La fórmula trianfitriona no es solo logística: es una apuesta estratégica de la FIFA para maximizar ingresos y expandir su influencia en Norteamérica. Sin embargo, genera desafíos operativos reales. Las diferencias en políticas migratorias entre los tres países afectan directamente a delegaciones, periodistas y aficionados. Mientras Canadá y México mantienen procesos de visa más ágiles, Estados Unidos aplica controles estrictos bajo la doctrina de seguridad nacional de la era Trump.
La infraestructura no está alineada
No todos los estadios cumplen los estándares de la FIFA. Algunos recintos en ciudades estadounidenses requieren adaptaciones de última hora. La logística de transporte entre sedes distantes —como Los Ángeles y Toronto— exige vuelos internacionales para equipos, aumentando costos y fatiga.
¿Cómo ha transformado Infantino la economía de la FIFA?
Bajo Infantino, los ingresos de la FIFA se han duplicado. El modelo se basa en la venta masiva de derechos de transmisión, patrocinios corporativos y la monetización de la marca mundialista. Pero ese crecimiento tiene un costo: la despopularización del evento. Las entradas para el Mundial 2026 alcanzan hasta 1.200 dólares en categorías premium, excluyendo a millones de aficionados de países de ingresos medios y bajos.

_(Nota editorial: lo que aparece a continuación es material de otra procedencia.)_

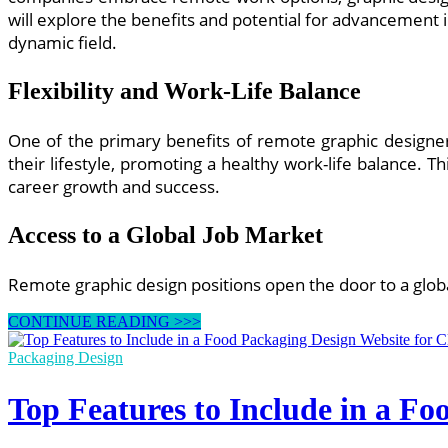
will explore the benefits and potential for advancement 
dynamic field.
Flexibility and Work-Life Balance
One of the primary benefits of remote graphic designer 
their lifestyle, promoting a healthy work-life balance. Th
career growth and success.
Access to a Global Job Market
Remote graphic design positions open the door to a glob
Remote
CONTINUE READING >>>
Graphic
Designer
Packaging Design
Jobs:
Opportunities
Top Features to Include in a F
for
Career
Growth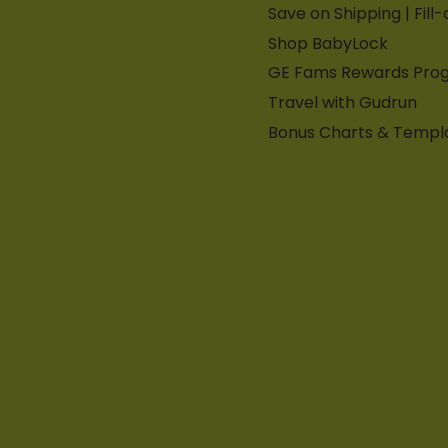
Save on Shipping | Fill
Shop BabyLock
GE Fams Rewards Pro
Travel with Gudrun
Bonus Charts & Templ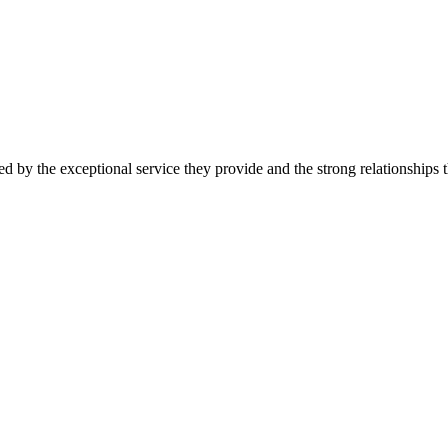
d by the exceptional service they provide and the strong relationships t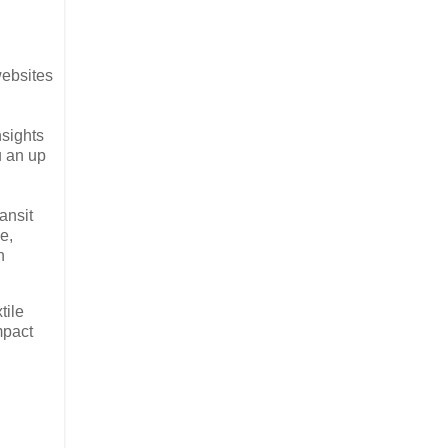
websites
nsights
u an up
ansit
e,
n
tile
mpact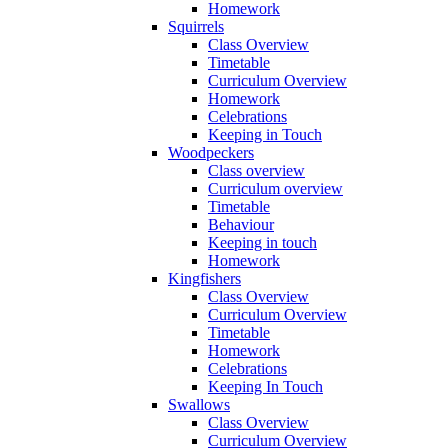
Homework
Squirrels
Class Overview
Timetable
Curriculum Overview
Homework
Celebrations
Keeping in Touch
Woodpeckers
Class overview
Curriculum overview
Timetable
Behaviour
Keeping in touch
Homework
Kingfishers
Class Overview
Curriculum Overview
Timetable
Homework
Celebrations
Keeping In Touch
Swallows
Class Overview
Curriculum Overview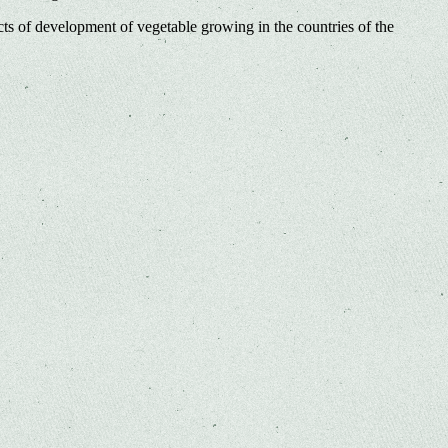
ts of development of vegetable growing in the countries of the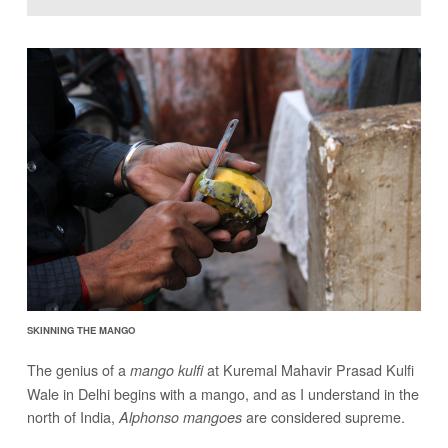
SKINNING THE MANGO
The genius of a
at Kuremal Mahavir Prasad Kulfi
mango kulfi
Wale in Delhi begins with a mango, and as I understand in the
north of India,
are considered supreme.
Alphonso mangoes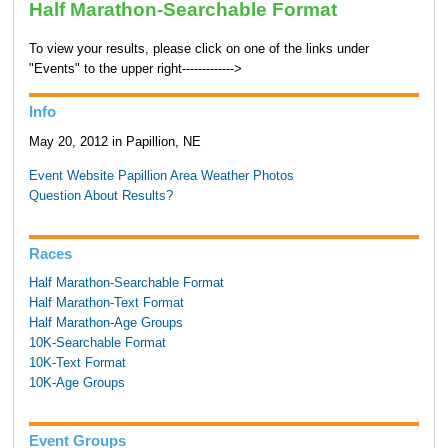
Half Marathon-Searchable Format
To view your results, please click on one of the links under
"Events" to the upper right------------->
Info
May 20, 2012 in Papillion, NE
Event Website
Papillion Area Weather
Photos
Question About Results?
Races
Half Marathon-Searchable Format
Half Marathon-Text Format
Half Marathon-Age Groups
10K-Searchable Format
10K-Text Format
10K-Age Groups
Event Groups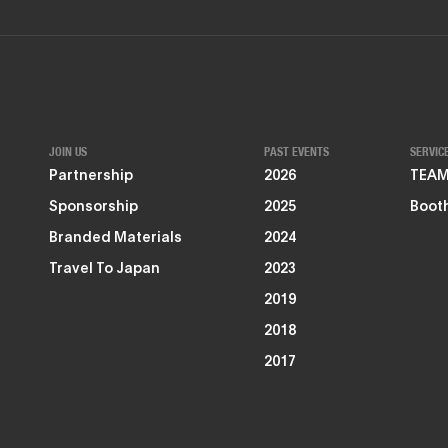
JOIN US
PAST EVENTS
SERVIC
Partnership
2026
TEAMZ
Sponsorship
2025
Booth
Branded Materials
2024
Travel To Japan
2023
2019
2018
2017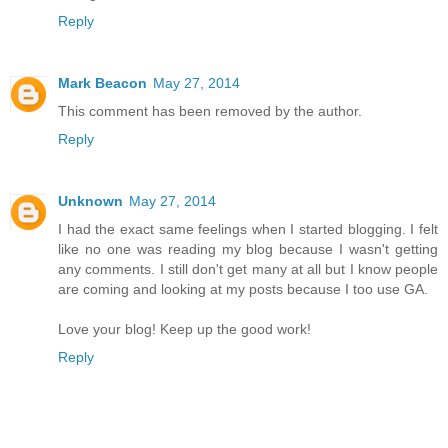
Reply
Mark Beacon
May 27, 2014
This comment has been removed by the author.
Reply
Unknown
May 27, 2014
I had the exact same feelings when I started blogging. I felt
like no one was reading my blog because I wasn't getting
any comments. I still don't get many at all but I know people
are coming and looking at my posts because I too use GA.
Love your blog! Keep up the good work!
Reply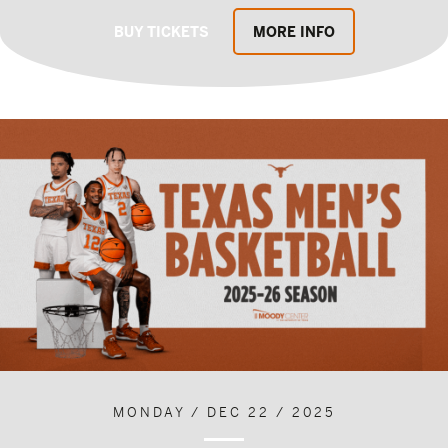
BUY TICKETS
MORE INFO
MONDAY / DEC 22 / 2025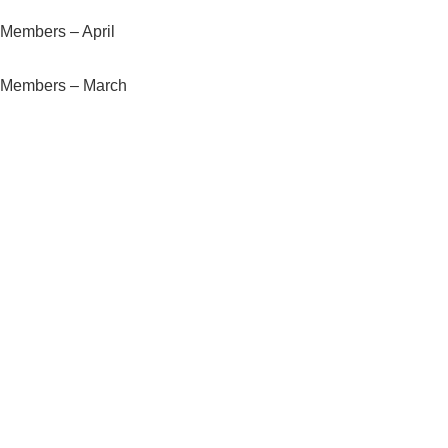
Members – April
Members – March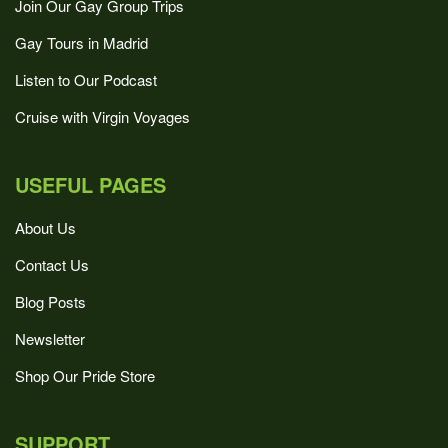
Join Our Gay Group Trips
Gay Tours in Madrid
Listen to Our Podcast
Cruise with Virgin Voyages
USEFUL PAGES
About Us
Contact Us
Blog Posts
Newsletter
Shop Our Pride Store
SUPPORT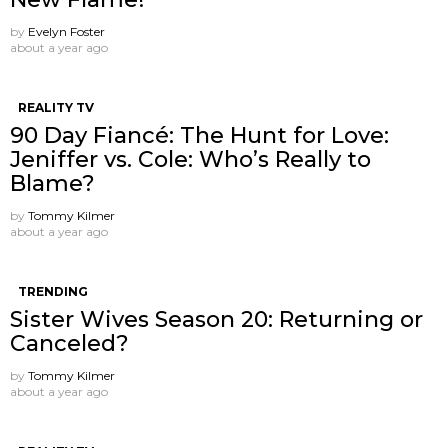
by
Evelyn Foster
about a year ago
REALITY TV
90 Day Fiancé: The Hunt for Love:
Jeniffer vs. Cole: Who’s Really to
Blame?
by
Tommy Kilmer
about a year ago
TRENDING
Sister Wives Season 20: Returning or
Canceled?
by
Tommy Kilmer
about a year ago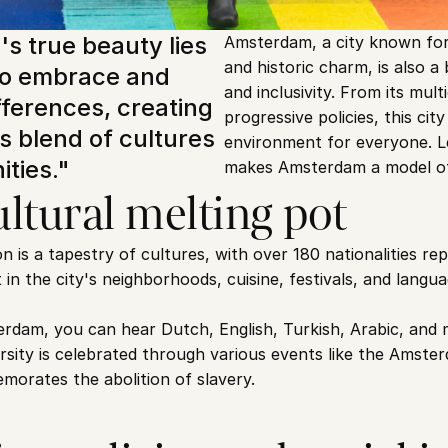
 true beauty lies 
Amsterdam, a city known for 
and historic charm, is also a 
y to embrace and 
and inclusivity. From its mult
fferences, creating 
progressive policies, this cit
 blend of cultures 
environment for everyone. Le
ties."
makes Amsterdam a model of i
ltural melting pot
is a tapestry of cultures, with over 180 nationalities repr
nt in the city's neighborhoods, cuisine, festivals, and lang
rdam, you can hear Dutch, English, Turkish, Arabic, and 
ersity is celebrated through various events like the Amste
morates the abolition of slavery.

El Premio de la Paz como herramienta diplomática
La FIFA creó un Premio de la Paz en 2025, otorgado simbólicamente a figuras alineadas con sus intereses geopolíticos. Su primera edición fue entregada a una figura cercana a la administración Trump, generando críticas por instrumentalizar el fútbol para legitimar agendas nacionales.
¿Qué papel juega la política migratoria de EE.UU. en el Mundial?
La política de visados de Estados Unidos ha generado retrasos y denegaciones para delegaciones de países con tensiones diplomáticas. Equipos como Irán, Siria y Yemen enfrentan revisiones extensas. Aficionados iraníes reportaron denegaciones sin justificación, mientras que ciudadanos de países bajo restricciones migratorias —como los incluidos en la Travel Ban actualizada— deben solicitar exenciones especiales.
El impacto económico real
El Mundial 2026 generará más de 11.000 millones de dólares en ingresos directos, según estimaciones de la FIFA. Pero el 68 % de esos ingresos se concentra en EEUU, mientras México y Canadá reciben menos del 15 % cada uno. Además, el turismo generado no se distribuye equitativamente: las ciudades estadounidenses captan el 82 % de los gastos de los visitantes extranjeros.
¿Qué marco legal regula la participación de países en conflicto?
No existe un marco legal internacional que prohíba la participación conjunta de naciones en conflicto armado o diplomático. La FIFA se rige por su Estatuto, que prohíbe la discriminación pero no aborda explícitamente tensiones geopolíticas. Su Comité de Ética ha evitado intervenir en casos como el enfrentamiento entre Irán y EEUU, argumentando que “la competición es un espacio neutral”, pese a que los protocolos de seguridad y visados son decididos unilateralmente por cada Estado anfitrión.
Datos Clave
- La FIFA ha triplicado sus ingresos desde 2015, alcanzando 7.600 millones de dólares en 2025.
- El Mundial 2026 incluirá 104 partidos, 32 más que en 2022.
- Más del 40 % de los aficionados extranjeros reportaron dificultades para obtener visas estadounidenses.
- El costo promedio de una entrada general en EEUU supera los 350 dólares, frente a los 95 dólares de Rusia 2018.
- Arabia Saudí ya está confirmada como sede del Mundial 2034, bajo un acuerdo de licitación no competitiva.
El Mundial 2026 no es solo un torneo: es un espejo de las tensiones entre deporte, poder y dinero. La FIFA ha consolidado un modelo donde la geopolítica y la rentabilidad guían cada decisión. Los aficionados pagan el precio en entradas, visados y acceso. Y el fútbol, como espectáculo colectivo, se vuelve cada vez más una experiencia segmentada, no universal.